### [Task details]
Return all the data verbatim but without images.
[Start of Attachment]
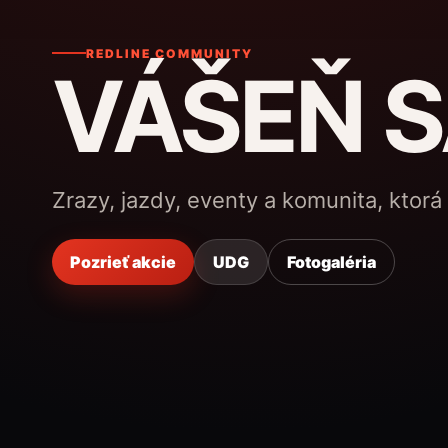
REDLINE COMMUNITY
VÁŠEŇ S
Zrazy, jazdy, eventy a komunita, ktorá
Pozrieť akcie
UDG
Fotogaléria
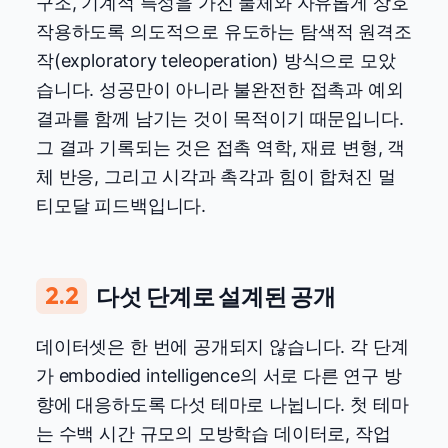
구조, 기계적 특성을 가진 물체와 자유롭게 상호
작용하도록 의도적으로 유도하는 탐색적 원격조
작(exploratory teleoperation) 방식으로 모았
습니다. 성공만이 아니라 불완전한 접촉과 예외
결과를 함께 남기는 것이 목적이기 때문입니다.
그 결과 기록되는 것은 접촉 역학, 재료 변형, 객
체 반응, 그리고 시각과 촉각과 힘이 합쳐진 멀
티모달 피드백입니다.
2.2
다섯 단계로 설계된 공개
데이터셋은 한 번에 공개되지 않습니다. 각 단계
가 embodied intelligence의 서로 다른 연구 방
향에 대응하도록 다섯 테마로 나뉩니다. 첫 테마
는 수백 시간 규모의 모방학습 데이터로, 작업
[End of Attachment]
### [Output for this task]
REDLINE COMMUNITY
VÁŠEŇ S
Zrazy, jazdy, eventy a komunita, ktorá
Pozrieť akcie
UDG
Fotogaléria
구조, 기계적 특성을 가진 물체와 자유롭게 상호
작용하도록 의도적으로 유도하는 탐색적 원격조
작(exploratory teleoperation) 방식으로 모았
습니다. 성공만이 아니라 불완전한 접촉과 예외
결과를 함께 남기는 것이 목적이기 때문입니다.
그 결과 기록되는 것은 접촉 역학, 재료 변형, 객
체 반응, 그리고 시각과 촉각과 힘이 합쳐진 멀
티모달 피드백입니다.
2.2
다섯 단계로 설계된 공개
데이터셋은 한 번에 공개되지 않습니다. 각 단계
가 embodied intelligence의 서로 다른 연구 방
향에 대응하도록 다섯 테마로 나뉩니다. 첫 테마
는 수백 시간 규모의 모방학습 데이터로, 작업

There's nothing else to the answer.